United States – 1989
Director – James Shyman
Rentertainment, 1990, VHS
Run Time – too long
God bless anything shot on video and I specifically mean video tape. It betrays a certain confidence in the format that is absent from later incarnations of enthusiast cinema. Back then, clever titles and box art were all a buyer had to go on, and that is exactly what brings us to Slashdance, a film so quintessentially box-art reliant that it brings to mind the “I Will Dance on Your Grave” series from Eden Entertainment. Each of which was a terrible homemade horror film packaged under lurid cover art and a series title intended to conjure Meir Zarchi’s rugged I Spit on Your Grave.* These days the internet makes it possible to instantly exchange information on the contents and quality of a film and thus avoid the crushing disappointment that typified such deceptively packaged stuff as Slashdance and I Will Dance On Your Grave: Cannibal Hookers. Now we use the web to talk about how “cool” shitty it is, and want it all the more.
Unfortunately that level of communication does not grace Slashdance itself which is barely held together by vaguely cross referencing dialogue and a cast of well built women who thrash and wobble their way around a tiny collapsing theater stage in New York. Don’t get me wrong, there is lots of talking, everyone is always talking, but they never really put a consistent narrative dialogue together, there is no “communication”.
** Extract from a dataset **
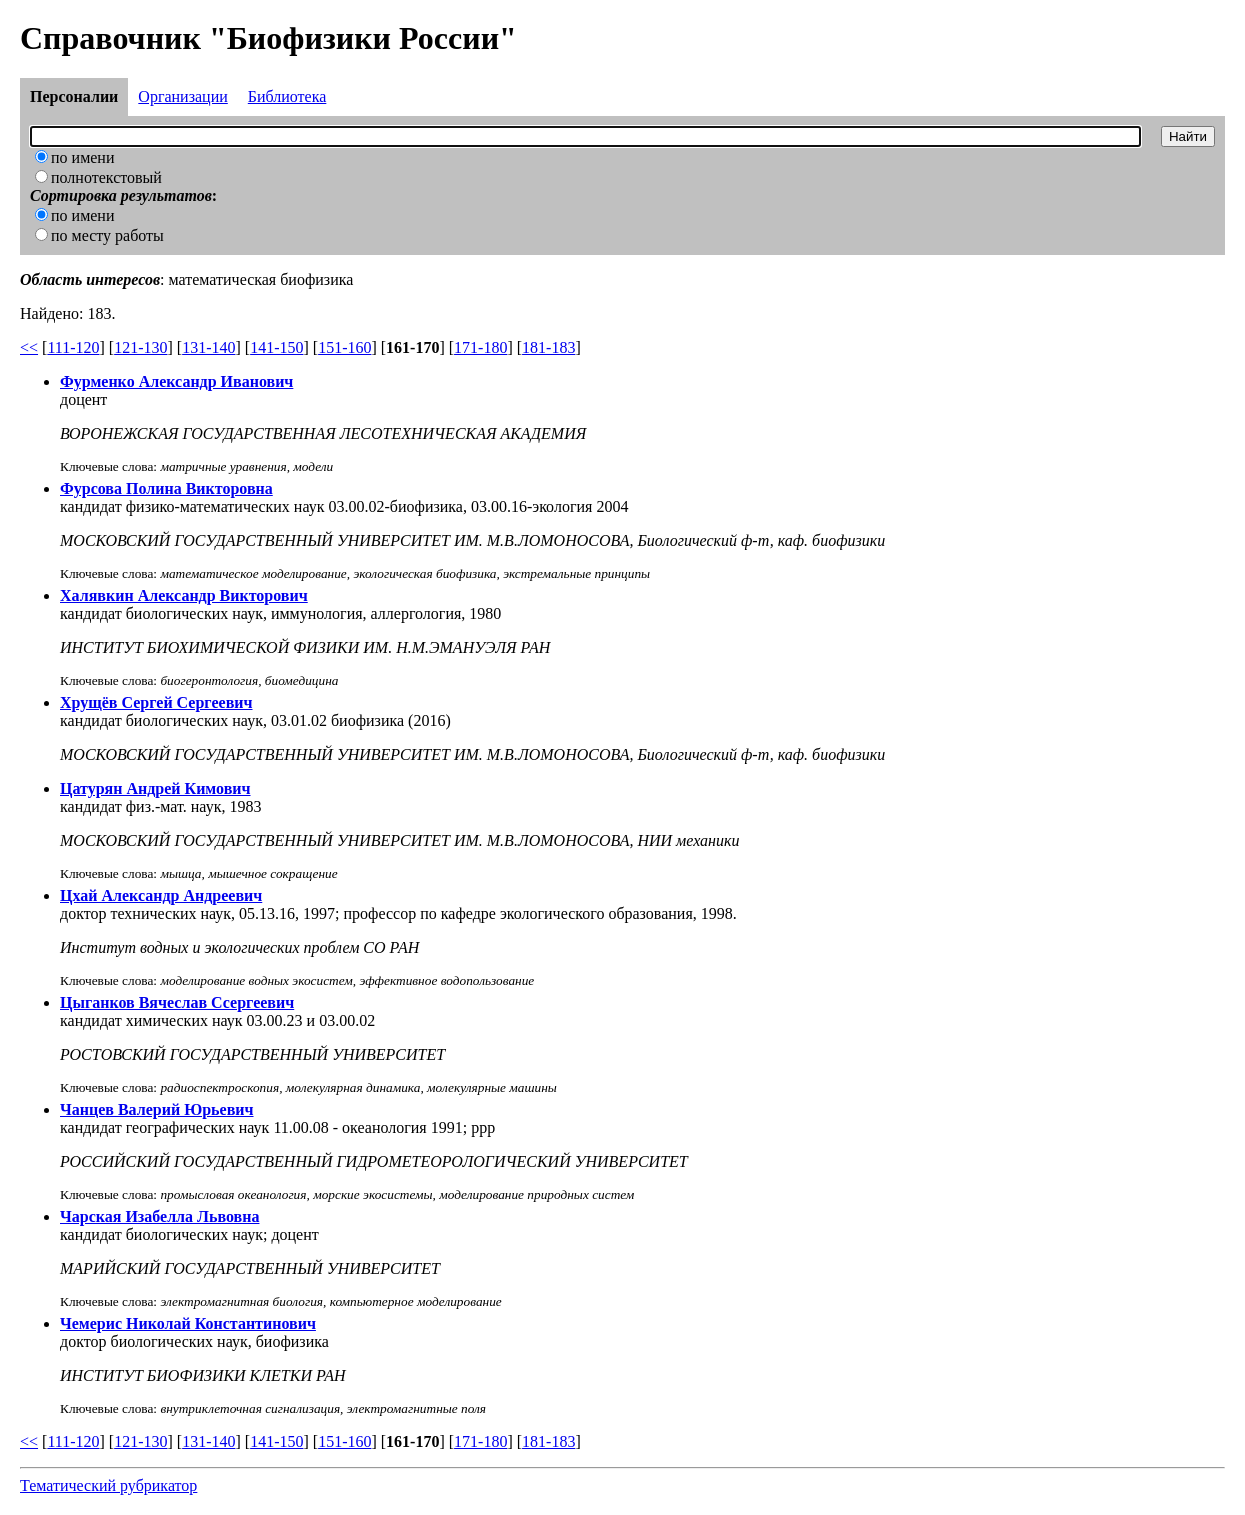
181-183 (548, 347)
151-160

Ironically one of the temptations of very-low budget film-making is to compensate for a lack of expansive physical atmosphere, locations or even violence and nudity, with extra dialogue. But convincing, realistic dialogue is really hard to write, and all that verbal padding inevitably ends up strained and innocuous, and often delivered in absurdly affected voices. The assumption seems to be that regular conversation is full of crude physical innuendoes rather than anything subtle or simple. In trying to make up for a lack of anything else, Slashdance has overstocked its shelves with the cheapest but hardest to produce commodity. It literally took me three sit-downs to make it all the way through this film.
It is true, I have an affection for the 1980’s which belies my otherwise bellicose attitude toward fashionable retreads. Nevertheless, my attachment to that ultimately unremarkable decade remains firm. The film that I think captures the self absorbed essence of that era is Flashdance, for it bonds painful vanity, leg warmers and faux empowerment in a single profoundly shallow package. Slashdance also seamlessly combines several distinct elements into one convenient nugget. Boring and painful however, are significantly less iconic than Irene Cara’s “What A Feeling”. When you know you have a shitty product I guess you can’t be blamed for trying to recoup your losses by loading your box art with the very things with which you have utterly failed to imbue your movie. Forgive me if it makes me sad when I think of all the lost potential of that cover art and the inspirational namesake, my optimism sometimes forces me to suffer through any debasement.
*. A.K.A. Day of the Woman, 1978, The unofficial sequel, Savage Vengeance stars the actress from the original, and ironically was one of the films in Eden's I Will Dance On Your Grave series.